DZGB-TV
- Naga City; Philippines;
- Channels: Digital: 36 (UHF);
- Branding: PBN TV 5 Naga

Programming
- Affiliations: ABC/TV5 (1995-2016) AksyonTV (2016-19)

Ownership
- Owner: PBN Broadcasting Network

History
- Founded: March 3, 1995
- Last air date: 2020
- Former channel number: 5 (VHF) (1995-2020)
- Call sign meaning: DZ Globally Bicolano

Technical information
- Licensing authority: NTC
- Power: 5 kilowatts
- ERP: 10 kilowatts

Links
- Website: www.pbnbicol.com

= DZGB-TV =

DZGB-TV, was a television station in Naga City, Camarines Sur. It is owned and operated by PBN Broadcasting Network, Inc., with studios and transmitter located at the Star C Bldg.
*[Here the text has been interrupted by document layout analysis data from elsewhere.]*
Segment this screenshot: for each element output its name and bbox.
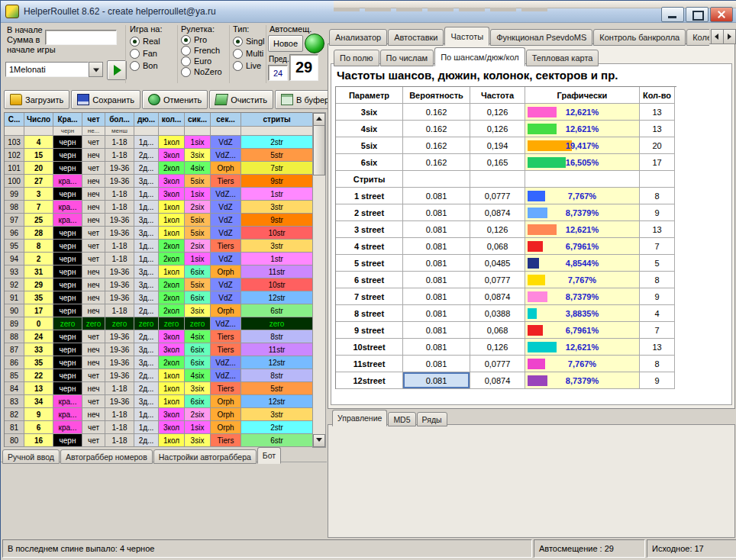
- tab-По шансам/дюж/кол[interactable]: По шансам/дюж/кол: [434, 47, 525, 66]
- spin-cell[interactable]: 2д...: [134, 369, 159, 382]
- spin-cell[interactable]: черн: [53, 343, 82, 356]
- spin-cell[interactable]: 90: [5, 304, 24, 317]
- spin-cell[interactable]: черн: [53, 149, 82, 162]
- tab-scroll-left-icon[interactable]: [711, 29, 724, 44]
- tab-По полю[interactable]: По полю: [334, 50, 379, 66]
- spin-cell[interactable]: 2кол: [159, 291, 185, 304]
- spin-cell[interactable]: zero: [185, 317, 211, 330]
- spin-cell[interactable]: VdZ...: [211, 149, 241, 162]
- play-button[interactable]: [107, 60, 127, 80]
- close-button[interactable]: [710, 7, 733, 22]
- spin-cell[interactable]: 1кол: [159, 227, 185, 240]
- spin-cell[interactable]: 94: [5, 253, 24, 266]
- spin-cell[interactable]: 81: [5, 421, 24, 434]
- spin-cell[interactable]: черн: [53, 304, 82, 317]
- freq-cell[interactable]: [525, 171, 640, 188]
- spin-cell[interactable]: 9str: [241, 175, 313, 188]
- spin-cell[interactable]: VdZ: [211, 227, 241, 240]
- freq-cell[interactable]: 9: [640, 372, 675, 389]
- spin-cell[interactable]: 82: [5, 408, 24, 421]
- spin-cell[interactable]: VdZ...: [211, 356, 241, 369]
- spin-cell[interactable]: 1кол: [159, 214, 185, 227]
- spin-cell[interactable]: черн: [53, 291, 82, 304]
- spin-cell[interactable]: неч: [82, 266, 105, 278]
- spin-cell[interactable]: неч: [82, 201, 105, 214]
- freq-cell[interactable]: 0.081: [403, 322, 470, 339]
- spin-cell[interactable]: 2д...: [134, 149, 159, 162]
- spin-cell[interactable]: VdZ: [211, 278, 241, 291]
- spin-cell[interactable]: 2str: [241, 421, 313, 434]
- spin-cell[interactable]: 2кол: [159, 162, 185, 175]
- spin-cell[interactable]: черн: [53, 434, 82, 447]
- freq-cell[interactable]: 12,621%: [525, 339, 640, 356]
- spin-cell[interactable]: 95: [5, 240, 24, 253]
- radio-icon[interactable]: [181, 46, 191, 56]
- tab-Анализатор[interactable]: Анализатор: [329, 29, 387, 46]
- maximize-button[interactable]: [686, 7, 709, 22]
- spin-cell[interactable]: чет: [82, 253, 105, 266]
- spin-cell[interactable]: 1-18: [105, 253, 134, 266]
- spin-cell[interactable]: 2six: [185, 201, 211, 214]
- spin-cell[interactable]: 6six: [185, 395, 211, 408]
- spin-cell[interactable]: 1-18: [105, 434, 134, 447]
- spin-cell[interactable]: 1-18: [105, 201, 134, 214]
- spin-cell[interactable]: 97: [5, 214, 24, 227]
- spin-row[interactable]: 958чернчет1-181д...2кол2sixTiers3str: [5, 240, 313, 253]
- radio-icon[interactable]: [233, 37, 243, 47]
- freq-cell[interactable]: [640, 171, 675, 188]
- spin-cell[interactable]: 3: [24, 188, 53, 201]
- spin-row[interactable]: 8824чернчет19-362д...3кол4sixTiers8str: [5, 330, 313, 343]
- freq-cell[interactable]: 0,068: [470, 238, 525, 255]
- freq-cell[interactable]: 0.081: [403, 272, 470, 288]
- spin-row[interactable]: 942чернчет1-181д...2кол1sixVdZ1str: [5, 253, 313, 266]
- spin-cell[interactable]: кра...: [53, 421, 82, 434]
- spin-cell[interactable]: 19-36: [105, 227, 134, 240]
- spin-row[interactable]: 816кра...чет1-181д...3кол1sixOrph2str: [5, 421, 313, 434]
- spin-cell[interactable]: 6six: [185, 266, 211, 278]
- freq-cell[interactable]: 4: [640, 305, 675, 322]
- spin-cell[interactable]: 2кол: [159, 278, 185, 291]
- spin-cell[interactable]: 8: [24, 240, 53, 253]
- tab-Ряды[interactable]: Ряды: [417, 412, 447, 426]
- freq-cell[interactable]: 7,767%: [525, 272, 640, 288]
- spin-cell[interactable]: 3д...: [134, 343, 159, 356]
- spin-cell[interactable]: неч: [82, 408, 105, 421]
- freq-cell[interactable]: 12,621%: [525, 121, 640, 137]
- freq-cell[interactable]: 12street: [336, 372, 403, 389]
- freq-cell[interactable]: Стриты: [336, 171, 403, 188]
- spin-cell[interactable]: 1д...: [134, 408, 159, 421]
- freq-cell[interactable]: 0,126: [470, 221, 525, 238]
- spin-cell[interactable]: 5six: [185, 214, 211, 227]
- spin-cell[interactable]: 31: [24, 266, 53, 278]
- spins-scrollbar[interactable]: [312, 112, 326, 448]
- freq-cell[interactable]: 0.081: [403, 204, 470, 221]
- freq-cell[interactable]: 7 street: [336, 288, 403, 305]
- spin-cell[interactable]: 7: [24, 201, 53, 214]
- scroll-up-icon[interactable]: [313, 113, 325, 126]
- spin-cell[interactable]: 83: [5, 395, 24, 408]
- spin-cell[interactable]: zero: [241, 317, 313, 330]
- radio-icon[interactable]: [130, 49, 140, 59]
- spin-cell[interactable]: 3кол: [159, 330, 185, 343]
- spin-cell[interactable]: Tiers: [211, 175, 241, 188]
- spin-cell[interactable]: 0: [24, 317, 53, 330]
- freq-cell[interactable]: 0,0485: [470, 255, 525, 272]
- spin-cell[interactable]: VdZ: [211, 214, 241, 227]
- spin-cell[interactable]: 88: [5, 330, 24, 343]
- spin-cell[interactable]: VdZ: [211, 253, 241, 266]
- spin-cell[interactable]: неч: [82, 214, 105, 227]
- spin-cell[interactable]: 1кол: [159, 382, 185, 395]
- tab-Колесо[interactable]: Колесо: [686, 29, 709, 46]
- spin-cell[interactable]: кра...: [53, 214, 82, 227]
- freq-cell[interactable]: 3 street: [336, 221, 403, 238]
- spin-cell[interactable]: Orph: [211, 421, 241, 434]
- spin-cell[interactable]: 3six: [185, 382, 211, 395]
- spin-cell[interactable]: Orph: [211, 408, 241, 421]
- freq-cell[interactable]: 4 street: [336, 238, 403, 255]
- freq-cell[interactable]: 7: [640, 238, 675, 255]
- spin-cell[interactable]: чет: [82, 434, 105, 447]
- spin-cell[interactable]: 12str: [241, 395, 313, 408]
- spin-cell[interactable]: 1-18: [105, 188, 134, 201]
- freq-cell[interactable]: 0.081: [403, 372, 470, 389]
- scroll-down-icon[interactable]: [313, 434, 325, 447]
Magsaysay Avenue, Naga City, Camarines Sur 4400.

This is the only station that affiliated with TV5/Aksyon TV until it became independent in 2016.

In 2020, PBN TV on analog went off the air due to maintenance and upgrade of the network and cost-cutting measures on Analog TV. Meanwhile, PBN TV will continue on Digital Cable Channel 9 via Converge.